Question 94 is to output node values in the form of an array in the order of traversal in the middle order. The difference in this problem is that it is necessary to build a circular two-way linked list structure. The left pointer is equivalent to the prev pointer, and the right pointer is equivalent to the next pointer. In addition, the head and tail should be connected (record the head and tail, and finally connect them).
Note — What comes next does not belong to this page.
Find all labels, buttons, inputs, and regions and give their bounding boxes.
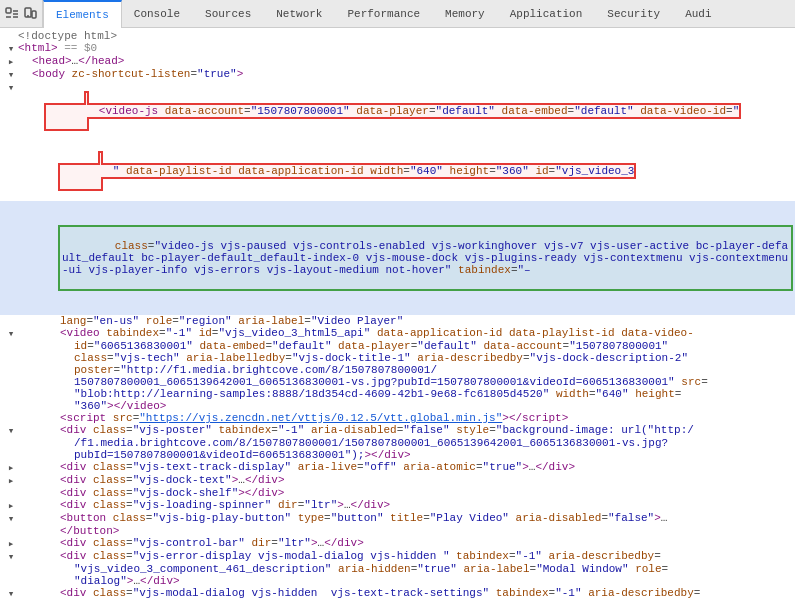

Therefore, the task to be completed in the step of adding the node val value to the array becomes: the current node is marked as a, A.left = the last added node B (if not null), B.right = a; = > Thus, it is analyzed that the previous node needs to be recorded (just in line with the meaning of the node recorded by the tail pointer). When processing a, A.left, that is, its left subtree has been processed, so the left pointer can be changed, but the right subtree will be traversed after a (the nature of binary search tree), so the right pointer can only be changed when processing the next node.
In addition, pay special attention to the empty tree when connecting end to end.
Solution 1: recursion
Solution 2: stack
Recursion implicitly calls the stack. Similarly, we can imitate the recursion order and explicitly present the stack: the recursion order is to find the left subtree first. If the left subtree is empty, return to the root node. After the root node is processed, process the right subtree of the root node, and return to the root node of a higher level after the right subtree is processed.
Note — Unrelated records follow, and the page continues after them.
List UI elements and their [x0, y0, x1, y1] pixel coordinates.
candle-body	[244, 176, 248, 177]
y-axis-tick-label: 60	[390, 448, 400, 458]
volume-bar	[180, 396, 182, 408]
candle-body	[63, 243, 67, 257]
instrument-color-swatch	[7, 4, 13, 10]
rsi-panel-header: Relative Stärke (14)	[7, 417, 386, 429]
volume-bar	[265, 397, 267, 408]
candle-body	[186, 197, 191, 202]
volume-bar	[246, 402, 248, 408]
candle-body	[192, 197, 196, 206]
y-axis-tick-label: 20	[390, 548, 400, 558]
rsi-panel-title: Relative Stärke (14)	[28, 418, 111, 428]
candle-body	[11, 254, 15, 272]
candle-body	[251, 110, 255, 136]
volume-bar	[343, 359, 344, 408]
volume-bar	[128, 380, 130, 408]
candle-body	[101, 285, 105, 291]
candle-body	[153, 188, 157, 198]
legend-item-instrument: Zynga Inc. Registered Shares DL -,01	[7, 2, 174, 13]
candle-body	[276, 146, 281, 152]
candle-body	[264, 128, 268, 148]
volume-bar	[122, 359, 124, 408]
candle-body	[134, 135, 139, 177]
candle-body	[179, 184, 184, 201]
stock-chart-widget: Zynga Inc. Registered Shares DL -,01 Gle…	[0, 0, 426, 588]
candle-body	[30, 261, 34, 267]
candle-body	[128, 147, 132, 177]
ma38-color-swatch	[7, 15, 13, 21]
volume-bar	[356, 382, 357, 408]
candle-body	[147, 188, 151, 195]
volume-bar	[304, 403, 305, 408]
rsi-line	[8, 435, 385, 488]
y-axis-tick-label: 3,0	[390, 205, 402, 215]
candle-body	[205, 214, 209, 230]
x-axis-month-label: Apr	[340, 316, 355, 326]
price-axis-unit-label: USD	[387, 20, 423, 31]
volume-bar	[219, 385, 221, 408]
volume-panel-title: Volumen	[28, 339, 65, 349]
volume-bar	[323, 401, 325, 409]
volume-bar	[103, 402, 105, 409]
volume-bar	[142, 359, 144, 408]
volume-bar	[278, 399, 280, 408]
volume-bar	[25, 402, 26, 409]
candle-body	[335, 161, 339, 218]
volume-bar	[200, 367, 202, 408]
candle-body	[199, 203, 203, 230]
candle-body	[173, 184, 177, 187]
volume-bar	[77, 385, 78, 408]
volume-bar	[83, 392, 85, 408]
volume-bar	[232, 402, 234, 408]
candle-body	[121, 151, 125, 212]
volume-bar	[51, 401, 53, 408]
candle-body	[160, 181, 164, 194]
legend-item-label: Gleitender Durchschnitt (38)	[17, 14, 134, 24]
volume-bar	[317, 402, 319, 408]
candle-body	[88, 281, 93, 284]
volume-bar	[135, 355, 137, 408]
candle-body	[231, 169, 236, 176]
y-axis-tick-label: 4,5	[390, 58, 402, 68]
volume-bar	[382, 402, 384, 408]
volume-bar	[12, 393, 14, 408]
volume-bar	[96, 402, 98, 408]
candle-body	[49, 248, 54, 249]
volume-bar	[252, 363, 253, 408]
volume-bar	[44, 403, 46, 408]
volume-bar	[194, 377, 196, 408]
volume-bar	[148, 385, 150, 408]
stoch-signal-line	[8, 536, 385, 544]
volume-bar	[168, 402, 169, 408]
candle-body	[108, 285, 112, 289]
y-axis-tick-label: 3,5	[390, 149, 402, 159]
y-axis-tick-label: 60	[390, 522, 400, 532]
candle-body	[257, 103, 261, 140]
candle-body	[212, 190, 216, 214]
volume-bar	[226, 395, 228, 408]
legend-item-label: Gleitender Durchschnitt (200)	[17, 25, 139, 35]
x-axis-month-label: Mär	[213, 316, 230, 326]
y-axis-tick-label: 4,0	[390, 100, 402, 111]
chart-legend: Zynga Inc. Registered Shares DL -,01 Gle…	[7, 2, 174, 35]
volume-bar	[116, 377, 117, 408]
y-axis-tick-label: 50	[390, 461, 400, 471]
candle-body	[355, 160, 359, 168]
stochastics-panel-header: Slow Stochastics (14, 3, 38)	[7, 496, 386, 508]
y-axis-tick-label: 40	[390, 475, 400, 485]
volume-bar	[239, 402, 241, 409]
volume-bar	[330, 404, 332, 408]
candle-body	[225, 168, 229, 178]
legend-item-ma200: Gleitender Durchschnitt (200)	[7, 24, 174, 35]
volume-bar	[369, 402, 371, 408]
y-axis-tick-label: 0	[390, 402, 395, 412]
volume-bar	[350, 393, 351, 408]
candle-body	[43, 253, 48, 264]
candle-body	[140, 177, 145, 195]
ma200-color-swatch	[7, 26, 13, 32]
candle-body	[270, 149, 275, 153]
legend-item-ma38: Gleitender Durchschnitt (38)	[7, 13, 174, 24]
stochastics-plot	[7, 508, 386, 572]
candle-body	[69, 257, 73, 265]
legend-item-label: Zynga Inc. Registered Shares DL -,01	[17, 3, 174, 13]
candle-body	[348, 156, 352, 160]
So the problem is that we need to record the parent node: otherwise we can't return! This is what the recursive stack does. Next, we directly use stack to complete this function, and the processing order is to first process the low-level root node and then the high-level root node, which is just in line with the characteristics of stack first in and then out.
Solution 3: order traversal in Morris
Note that the order of operations 1 and 2 in the code comments cannot be exchanged: at this time, the predecessor is the precursor node of root (tail points to the predecessor). When calling visit, the right pointer of the precursor node will point to root. If you change the predecessor.right to null after visit, it is equivalent to disconnecting the connection again.